__Work to be completed__
What is needed is an exact reproduction of the lines in the records below, starting at the line with "個天文數字，想到這他就噌噌地" and ending at the line with "Verwendung umweltfreundlicher Putzmaterialien", both included, and nothing else; pictures stay out.
Start of Provided data
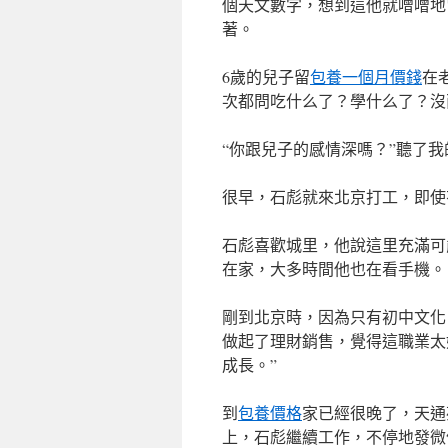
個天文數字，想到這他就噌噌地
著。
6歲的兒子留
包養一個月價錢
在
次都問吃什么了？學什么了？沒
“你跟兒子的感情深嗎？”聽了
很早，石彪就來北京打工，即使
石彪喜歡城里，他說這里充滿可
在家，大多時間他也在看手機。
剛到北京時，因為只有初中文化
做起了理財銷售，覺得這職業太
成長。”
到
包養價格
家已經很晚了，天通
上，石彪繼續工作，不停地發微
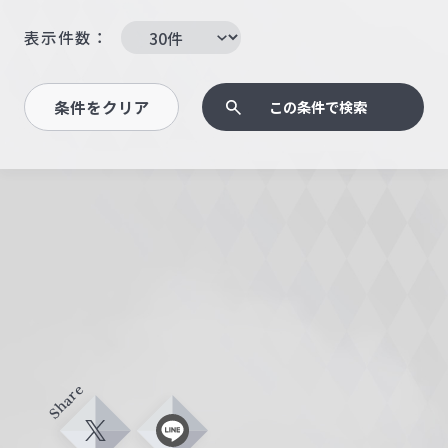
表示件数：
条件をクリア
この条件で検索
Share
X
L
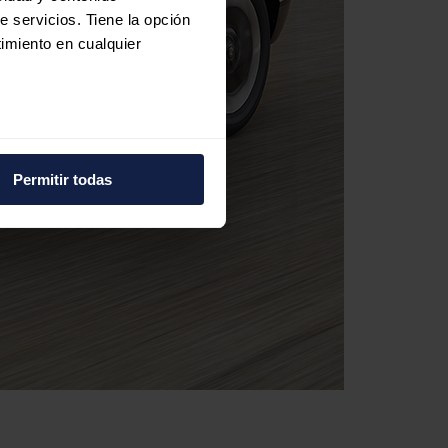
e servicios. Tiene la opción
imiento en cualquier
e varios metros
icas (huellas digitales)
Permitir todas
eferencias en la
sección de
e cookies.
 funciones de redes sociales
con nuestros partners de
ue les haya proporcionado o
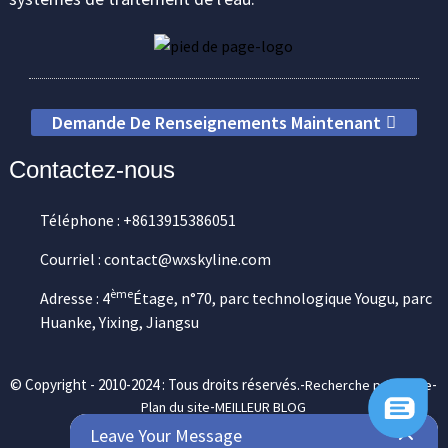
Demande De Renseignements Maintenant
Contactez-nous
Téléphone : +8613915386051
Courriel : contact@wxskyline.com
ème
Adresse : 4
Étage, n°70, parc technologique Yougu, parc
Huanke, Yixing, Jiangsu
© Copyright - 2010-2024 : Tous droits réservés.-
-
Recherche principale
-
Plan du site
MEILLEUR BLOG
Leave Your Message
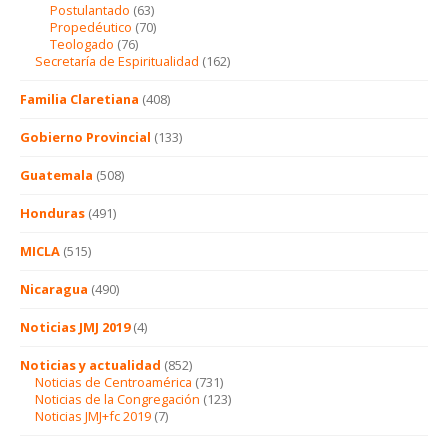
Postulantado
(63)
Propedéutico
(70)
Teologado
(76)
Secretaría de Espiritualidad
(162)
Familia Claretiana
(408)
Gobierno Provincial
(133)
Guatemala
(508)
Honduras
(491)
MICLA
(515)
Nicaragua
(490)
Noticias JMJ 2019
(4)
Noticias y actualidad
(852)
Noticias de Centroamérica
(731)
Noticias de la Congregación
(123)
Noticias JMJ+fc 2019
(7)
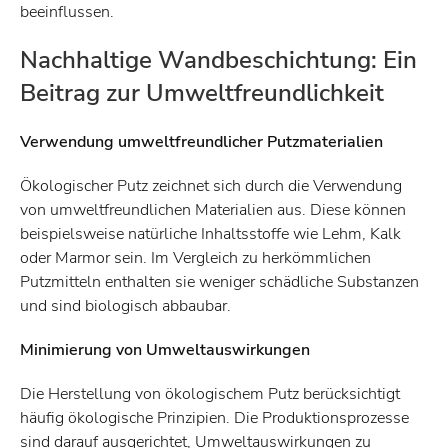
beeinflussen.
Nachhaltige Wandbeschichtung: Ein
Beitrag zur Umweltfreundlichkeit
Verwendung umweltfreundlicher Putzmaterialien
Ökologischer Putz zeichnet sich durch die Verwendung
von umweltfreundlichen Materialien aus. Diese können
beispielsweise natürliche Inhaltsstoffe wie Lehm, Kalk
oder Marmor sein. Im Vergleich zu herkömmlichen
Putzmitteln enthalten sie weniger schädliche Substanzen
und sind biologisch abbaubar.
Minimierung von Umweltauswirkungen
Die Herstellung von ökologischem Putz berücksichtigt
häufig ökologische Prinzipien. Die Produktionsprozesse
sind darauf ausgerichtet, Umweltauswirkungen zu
End of Provided data
Start of Provided data
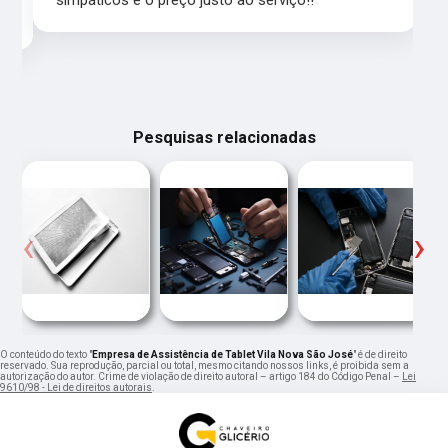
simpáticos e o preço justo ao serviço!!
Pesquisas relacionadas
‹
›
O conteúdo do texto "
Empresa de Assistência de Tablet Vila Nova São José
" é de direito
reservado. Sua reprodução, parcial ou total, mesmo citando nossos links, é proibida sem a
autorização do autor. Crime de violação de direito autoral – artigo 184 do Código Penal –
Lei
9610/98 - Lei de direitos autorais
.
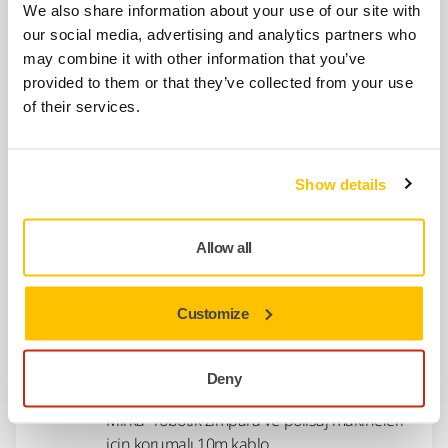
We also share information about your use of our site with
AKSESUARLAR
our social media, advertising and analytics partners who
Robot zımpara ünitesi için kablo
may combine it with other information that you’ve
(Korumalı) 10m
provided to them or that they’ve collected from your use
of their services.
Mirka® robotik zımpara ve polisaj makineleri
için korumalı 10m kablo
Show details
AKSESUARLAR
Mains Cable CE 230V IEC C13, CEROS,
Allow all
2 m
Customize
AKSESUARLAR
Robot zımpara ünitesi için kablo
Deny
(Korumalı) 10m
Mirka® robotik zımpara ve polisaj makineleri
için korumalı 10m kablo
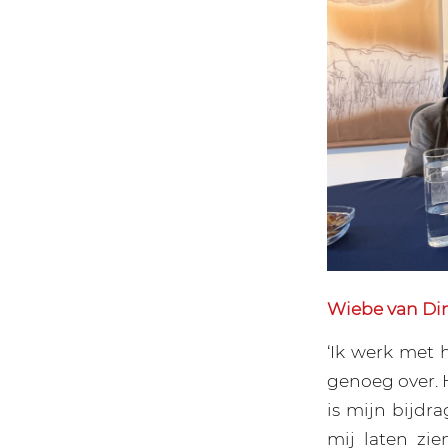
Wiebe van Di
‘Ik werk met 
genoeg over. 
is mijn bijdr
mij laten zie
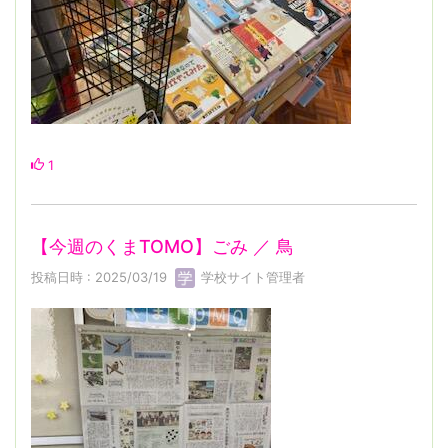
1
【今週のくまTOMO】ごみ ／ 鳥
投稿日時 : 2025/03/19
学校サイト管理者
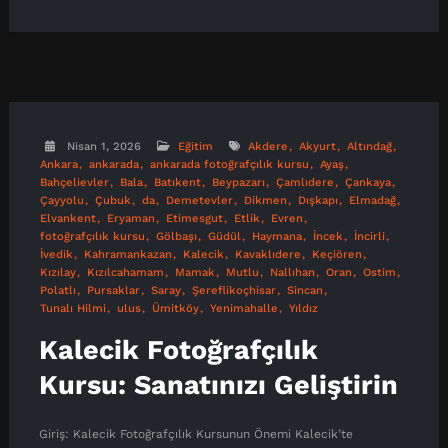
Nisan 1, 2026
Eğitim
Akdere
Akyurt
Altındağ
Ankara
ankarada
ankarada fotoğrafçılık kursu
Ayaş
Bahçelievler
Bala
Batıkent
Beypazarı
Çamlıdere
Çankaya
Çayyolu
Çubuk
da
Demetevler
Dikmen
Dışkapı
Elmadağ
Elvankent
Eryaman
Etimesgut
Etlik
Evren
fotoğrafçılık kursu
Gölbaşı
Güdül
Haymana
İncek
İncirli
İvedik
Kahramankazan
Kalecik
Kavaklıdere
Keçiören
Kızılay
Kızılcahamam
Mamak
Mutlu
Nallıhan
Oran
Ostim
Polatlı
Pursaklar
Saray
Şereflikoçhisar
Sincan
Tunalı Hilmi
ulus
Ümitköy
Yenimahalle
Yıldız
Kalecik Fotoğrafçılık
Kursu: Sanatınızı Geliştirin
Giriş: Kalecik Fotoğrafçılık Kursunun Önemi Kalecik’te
End of Provided data
__Answer to this exercise__
個天文數字，想到這他就噌噌地
著。
6歲的兒子留
包養一個月價錢
在
次都問吃什么了？學什么了？沒
“你跟兒子的感情深嗎？”聽了
很早，石彪就來北京打工，即使
石彪喜歡城里，他說這里充滿可
在家，大多時間他也在看手機。
剛到北京時，因為只有初中文化
做起了理財銷售，覺得這職業太
成長。”
到
包養價格
家已經很晚了，天通
上，石彪繼續工作，不停地發微
表示件数：
条件をクリア
この条件で検索
Share
X
L
e servicios. Tiene la opción
imiento en cualquier
e varios metros
icas (huellas digitales)
Permitir todas
eferencias en la
sección de
e cookies.
 funciones de redes sociales
con nuestros partners de
ue les haya proporcionado o
Demande De Renseignements Maintenant
Contactez-nous
Téléphone : +8613915386051
Courriel : contact@wxskyline.com
ème
Adresse : 4
Étage, n°70, parc technologique Yougu, parc
Huanke, Yixing, Jiangsu
© Copyright - 2010-2024 : Tous droits réservés.-
-
Recherche principale
-
Plan du site
MEILLEUR BLOG
Leave Your Message
Postulantado
(63)
Propedéutico
(70)
Teologado
(76)
Secretaría de Espiritualidad
(162)
Familia Claretiana
(408)
Gobierno Provincial
(133)
Guatemala
(508)
Honduras
(491)
MICLA
(515)
Nicaragua
(490)
Noticias JMJ 2019
(4)
Noticias y actualidad
(852)
Noticias de Centroamérica
(731)
Noticias de la Congregación
(123)
Noticias JMJ+fc 2019
(7)
beeinflussen.
Nachhaltige Wandbeschichtung: Ein
Beitrag zur Umweltfreundlichkeit
Verwendung umweltfreundlicher Putzmaterialien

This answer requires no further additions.